Enum values have format INI_Name, with "INI" the initials of the enum's name, all caps, and the Name a unique identifier within the enum.

================
Comment at: lib/xray/xray_arm.cc:50
@@ +49,3 @@
+//   MOVT r0, #<higher 16 bits of the |Value|>
+inline static uint32_t *Write32bitLoadR0(uint32_t *Address,
+                                         const uint32_t Value) {
----------------
Why haven't use used inline assembly, here? This is really unreadable and error prone.

================
Comment at: lib/xray/xray_arm.cc:110
@@ +109,3 @@
+    CurAddress++;
+    *CurAddress = uint32_t(PatchOpcodes::PO_Pop_r0_lr);
+    std::atomic_store_explicit(
----------------
All modern ARM CPUs are multi-issue, out-of-order, so you cannot guarantee ordering without a data/memory barrier. ARMv8 has better atomic support.

================
Comment at: lib/xray/xray_inmemory_log.cc:30
@@ +29,3 @@
+#elif defined(__arm__)
+  static const int64_t cNanosecondsPerSecond = 1000LL*1000*1000;
+#else
----------------
dberris wrote:
> `static constexpr` instead?
> 
> Also, please follow the naming conventions for this one too.
> 
> Another thing -- couldn't you just use std::chrono for the constant here?
> 
> http://en.cppreference.com/w/cpp/chrono/duration
Better still, get the proper value?

I know it can be a tad different from hardware to hardware, but not even trying isn't really helpful.

================
Comment at: lib/xray/xray_inmemory_log.cc:70
@@ -62,2 +69,3 @@
 
+#if !defined(__arm__)
 static std::pair<ssize_t, bool> retryingReadSome(int Fd, char *Begin,
----------------
I'd use #defined __x86_64__ instead, and replicate to all arches it's supposed to work later.

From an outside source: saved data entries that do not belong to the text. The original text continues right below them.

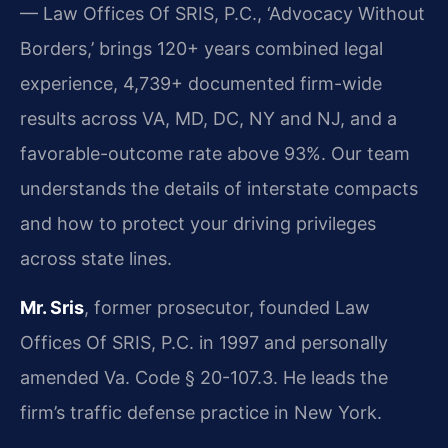
— Law Offices Of SRIS, P.C., ‘Advocacy Without
Borders,’ brings 120+ years combined legal
experience, 4,739+ documented firm-wide
results across VA, MD, DC, NY and NJ, and a
favorable-outcome rate above 93%. Our team
understands the details of interstate compacts
and how to protect your driving privileges
across state lines.
Mr. Sris
, former prosecutor, founded Law
Offices Of SRIS, P.C. in 1997 and personally
amended Va. Code § 20-107.3. He leads the
firm’s traffic defense practice in New York.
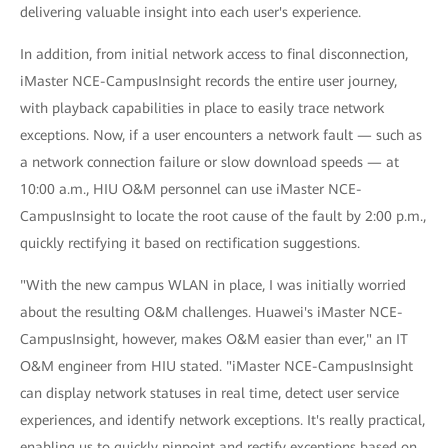
delivering valuable insight into each user's experience.
In addition, from initial network access to final disconnection,
iMaster NCE-CampusInsight records the entire user journey,
with playback capabilities in place to easily trace network
exceptions. Now, if a user encounters a network fault — such as
a network connection failure or slow download speeds — at
10:00 a.m., HIU O&M personnel can use iMaster NCE-
CampusInsight to locate the root cause of the fault by 2:00 p.m.,
quickly rectifying it based on rectification suggestions.
"With the new campus WLAN in place, I was initially worried
about the resulting O&M challenges. Huawei's iMaster NCE-
CampusInsight, however, makes O&M easier than ever," an IT
O&M engineer from HIU stated. "iMaster NCE-CampusInsight
can display network statuses in real time, detect user service
experiences, and identify network exceptions. It's really practical,
enabling us to quickly pinpoint and rectify exceptions based on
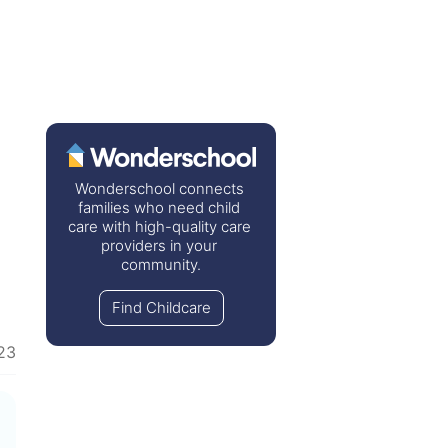
Wonderschool connects 
families who need child 
care with high-quality care 
providers in your 
community.
Find Childcare
23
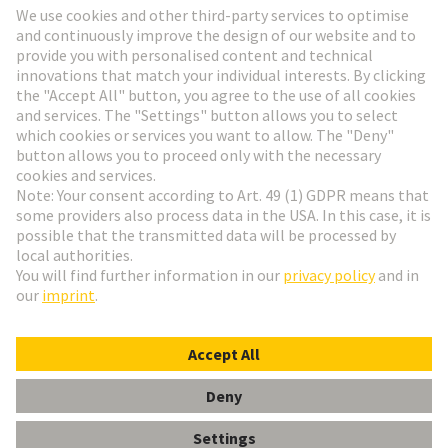
HARTING Newsletter
Go to registration
English
Romania
© HARTING Technology Group
Cookie Settings
Imprint
Privacy Policy
Terms of Use
Customer Information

We don't want broken fall-back logic, as it's really hard to find bugs later.

================
Comment at: lib/xray/xray_inmemory_log.cc:188
@@ +187,3 @@
+#elif defined(__arm__)
+    CPUFrequency = cNanosecondsPerSecond;
+#else
----------------
I don't understand this... Is this just hard-coding to 1GHz?

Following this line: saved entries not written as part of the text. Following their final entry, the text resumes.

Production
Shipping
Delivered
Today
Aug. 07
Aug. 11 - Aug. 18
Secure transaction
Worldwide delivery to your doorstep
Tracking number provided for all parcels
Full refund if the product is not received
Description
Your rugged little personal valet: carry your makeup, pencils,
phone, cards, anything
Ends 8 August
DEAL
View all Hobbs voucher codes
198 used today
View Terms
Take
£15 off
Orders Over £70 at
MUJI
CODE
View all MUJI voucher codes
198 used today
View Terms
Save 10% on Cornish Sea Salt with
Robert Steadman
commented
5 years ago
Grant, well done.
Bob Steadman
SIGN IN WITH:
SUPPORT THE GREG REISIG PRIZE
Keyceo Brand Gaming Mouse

    /sys/devices/system/cpu/cpu0/cpufreq/cpuinfo_max_freq

Also works on most ARM and AArch64 boards.

================
Comment at: lib/xray/xray_trampoline_arm.S:1
@@ +1,2 @@
+    .syntax unified
+	.code 32
----------------
You're going to need more than that.

Assemblers are very picky on what's valid, and Clang is specially so.

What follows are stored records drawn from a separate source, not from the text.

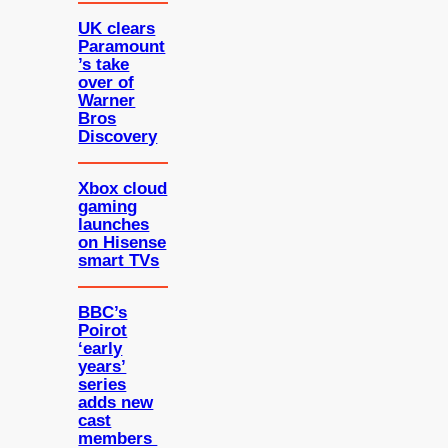
UK clears
Paramount
’s take
over of
Warner
Bros
Discovery
Xbox cloud
gaming
launches
on Hisense
smart TVs
BBC’s
Poirot
‘early
years’
series
adds new
cast
members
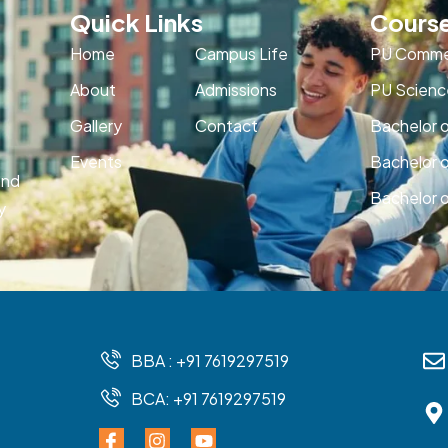
Quick Links
Cours
Home
Campus Life
PU Comme
About
Admissions
PU Scienc
Gallery
Contact
Bachelor 
Events
Bachelor 
and
Bachelor o
y
BBA : +91 7619297519
BCA: +91 7619297519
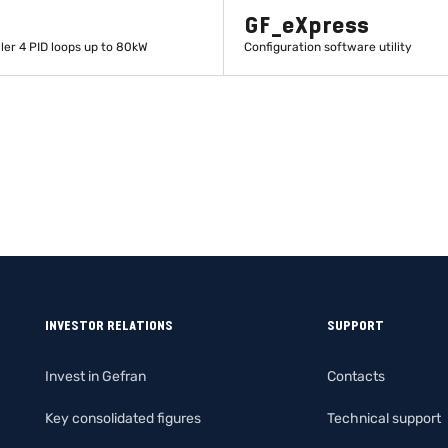
GF_eXpress
ler 4 PID loops up to 80kW
Configuration software utility
LEARN MORE
LEARN MORE
INVESTOR RELATIONS
SUPPORT
Invest in Gefran
Contacts
Key consolidated figures
Technical support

You'll need to put the minimum requirements on the header (cpu, fpu, arch, thumb-interop, etc).

You'll also need to put ".arch" to extend support on functions that use new instructions where the header flags don't support.

Example:

    .syntax unifixed
    .arch   armv6t2
    .fpu    vfpv2
    
    ...
    
    v7_only_func:
    .fpu vfpv3
    VMOV ...

This will mean you can use this on v6T2 onward, and that "v7_only_func" can only be used by arches with vfpv3, guaranteed by the dynamic dispatch. See libunwind and other compiler-RT ARM functions for this behaviour.


================
Comment at: lib/xray/xray_trampoline_arm.S:6
@@ +5,3 @@
+    // It preserves all registers except r0, r12(ip), r14(lr) and r15(pc)
+    // Assume that "q" part of the floating-point registers is not used in C/C++
+	.global __xray_FunctionEntry // let C/C++ see the symbol
----------------
Why not? Vectorizers can and do use Q regs...

================
Comment at: lib/xray/xray_trampoline_arm.S:7
@@ +6,3 @@
+    // Assume that "q" part of the floating-point registers is not used in C/C++
+	.global __xray_FunctionEntry // let C/C++ see the symbol
+	.type __xray_FunctionEntry, %function
----------------
The comment character is "@" not "//". This will only work if compiled by a C++ compiler, not an assembler.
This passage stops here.